We are also members of the Cockcroft Institute. An active collaboration is maintained with Peter Norreys and Raoul Trines of the Plasma Physics Group at the Central Laser Facility, Rutherford Appleton Laboratory (STFC).
Prof. Robin Tucker
Robin is Professor of Mathematical Physics and Head of the Theory Division in the Department of Physics, Lancaster University. His main interests encompass the application of differential geometric methods to problems in electrodynamics, continuum mechanics and gravitation and in particular the initial-boundary problem in coupled Maxwell systems with dynamic sources. Recently he has developed a new approach to analyse the interaction of charged, spinning particles with external fields (paper in Proc. R. Soc. A 2004 and paper in Phil. Mag. 2005), leading to new insights into the dynamics of moving anisotropic magneto-electric polarisable media (paper in Phys. Letts. A 2007). Attempts are currently underway to understand coherent synchrotron radiation effects in plasmas and charged beams in confining geometries (paper in Theoretical Appl. Mech.2007) and the instabilities induced by back-reaction due to radiation. Work is also underway on integral equation methods for the calculation of wake-field impedances due to mobile charges in guiding wave structures of variable cross-section and a new formulation for the statistical mechanics of relativistic particles with spin taking into account radiation reaction.
Dr David Burton
David is a Lecturer in Mathematical Physics in the Department of Physics, Lancaster University. His background is in non-linear field theory and applied differential geometry. His work focuses on topics at the interfaces between electromagnetism, fluid dynamics, continuum mechanics and gravity. Prior to developing an interest in laser wakefield acceleration, his recent research on electromagnetic phenomena included detection of the Earth’s gravitomagnetic field using twisted electromagnetic modes (paper in Class. Quantum Grav. 2005 and paper in Gen. Rel. Grav. 2005).
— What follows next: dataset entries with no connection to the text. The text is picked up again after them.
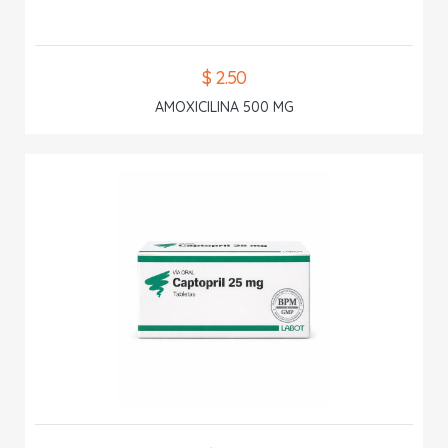
$ 2.50
AMOXICILINA 500 MG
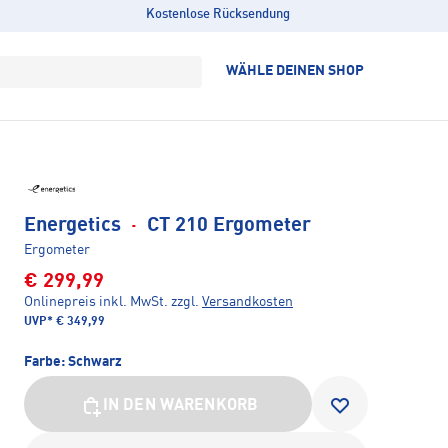
Kostenlose Rücksendung
WÄHLE DEINEN SHOP
Energetics
·
CT 210 Ergometer
Ergometer
€ 299,99
Onlinepreis inkl. MwSt.
zzgl.
Versandkosten
UVP*
€ 349,99
Farbe:
Schwarz
IN DEN WARENKORB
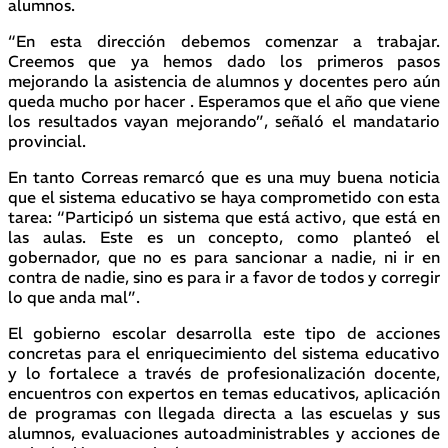
alumnos.
“En esta dirección debemos comenzar a trabajar.
Creemos que ya hemos dado los primeros pasos
mejorando la asistencia de alumnos y docentes pero aún
queda mucho por hacer . Esperamos que el año que viene
los resultados vayan mejorando”, señaló el mandatario
provincial.
En tanto Correas remarcó que es una muy buena noticia
que el sistema educativo se haya comprometido con esta
tarea: “Participó un sistema que está activo, que está en
las aulas. Este es un concepto, como planteó el
gobernador, que no es para sancionar a nadie, ni ir en
contra de nadie, sino es para ir a favor de todos y corregir
lo que anda mal”.
El gobierno escolar desarrolla este tipo de acciones
concretas para el enriquecimiento del sistema educativo
y lo fortalece a través de profesionalización docente,
encuentros con expertos en temas educativos, aplicación
de programas con llegada directa a las escuelas y sus
alumnos, evaluaciones autoadministrables y acciones de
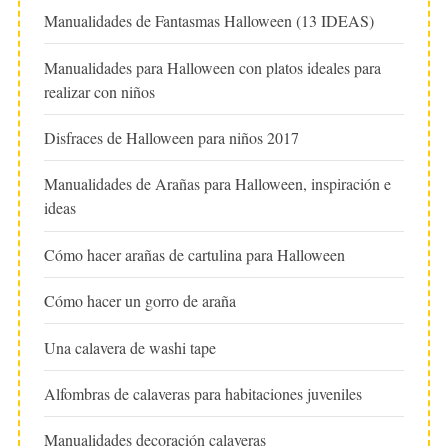
Manualidades de Fantasmas Halloween (13 IDEAS)
Manualidades para Halloween con platos ideales para
realizar con niños
Disfraces de Halloween para niños 2017
Manualidades de Arañas para Halloween, inspiración e
ideas
Cómo hacer arañas de cartulina para Halloween
Cómo hacer un gorro de araña
Una calavera de washi tape
Alfombras de calaveras para habitaciones juveniles
Manualidades decoración calaveras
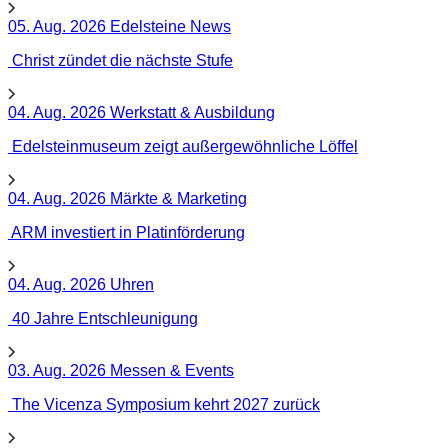
05. Aug. 2026
Edelsteine
News
Christ zündet die nächste Stufe
04. Aug. 2026
Werkstatt & Ausbildung
Edelsteinmuseum zeigt außergewöhnliche Löffel
04. Aug. 2026
Märkte & Marketing
ARM investiert in Platinförderung
04. Aug. 2026
Uhren
40 Jahre Entschleunigung
03. Aug. 2026
Messen & Events
The Vicenza Symposium kehrt 2027 zurück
He is currently investigating novel models of warm electron beams that include quantum corrections and is developing new approaches for analysing relativistic plasmas close to wave-breaking in collaboration with Peter Norreys and Raoul Trines (CLF – STFC).
Dr Jonathan Gratus
Jonathan is a Lecturer in Mathematical Physics with interests in relativistic continuum mechanics and electrodynamics (paper in J. Phys A 2007) and Proceedings of GIFT 2006, Cockcroft Institute). In collaboration with Robin he is developing a new formulation of relativistic statistical mechanics of charged particles in order to understand the effects of coherent and incoherent synchrotron radiation in plasmas and charged beams.